● **Problem to solve**
The pictures in the data below are to be omitted; all else must be duplicated exactly.

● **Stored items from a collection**
--- --- ---

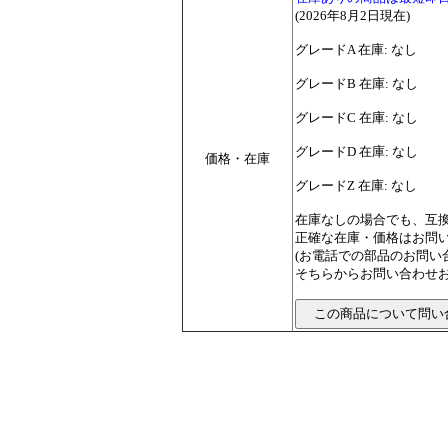
(2026年8月2日現在)
グレードA 在庫: なし
グレードB 在庫: なし
グレードC 在庫: なし
グレードD 在庫: なし
価格・在庫
グレードZ 在庫: なし
在庫なしの場合でも、互
正確な在庫・価格はお問
(お電話での部品のお問
そちらからお問い合わせお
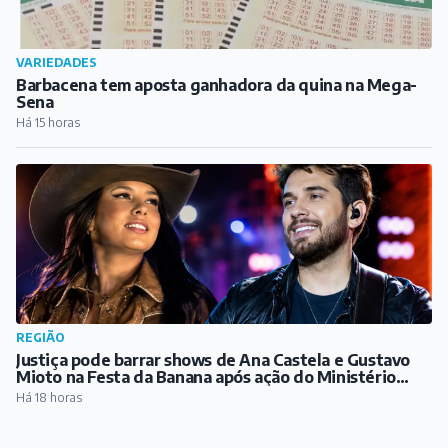
VARIEDADES
Barbacena tem aposta ganhadora da quina na Mega-
Sena
Há 15 horas
REGIÃO
Justiça pode barrar shows de Ana Castela e Gustavo
Mioto na Festa da Banana após ação do Ministério
Público
Há 18 horas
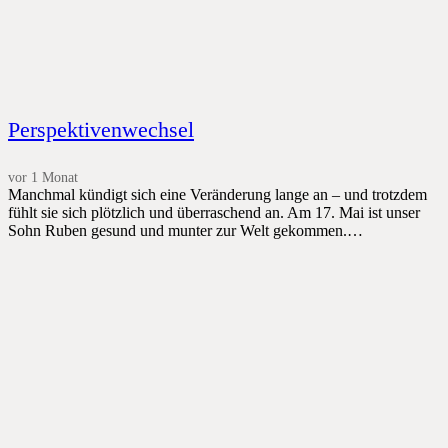
Perspektivenwechsel
vor 1 Monat
Manchmal kündigt sich eine Veränderung lange an – und trotzdem
fühlt sie sich plötzlich und überraschend an. Am 17. Mai ist unser
Sohn Ruben gesund und munter zur Welt gekommen.…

--- --- ---

● **Written reply**
(2026年8月2日現在)
グレードA 在庫: なし
グレードB 在庫: なし
グレードC 在庫: なし
グレードD 在庫: なし
価格・在庫
グレードZ 在庫: なし
在庫なしの場合でも、互
正確な在庫・価格はお問
(お電話での部品のお問
そちらからお問い合わせお
VARIEDADES
Barbacena tem aposta ganhadora da quina na Mega-
Sena
Há 15 horas
REGIÃO
Justiça pode barrar shows de Ana Castela e Gustavo
Mioto na Festa da Banana após ação do Ministério
Público
Há 18 horas
Perspektivenwechsel
vor 1 Monat
Manchmal kündigt sich eine Veränderung lange an – und trotzdem
fühlt sie sich plötzlich und überraschend an. Am 17. Mai ist unser
Sohn Ruben gesund und munter zur Welt gekommen.…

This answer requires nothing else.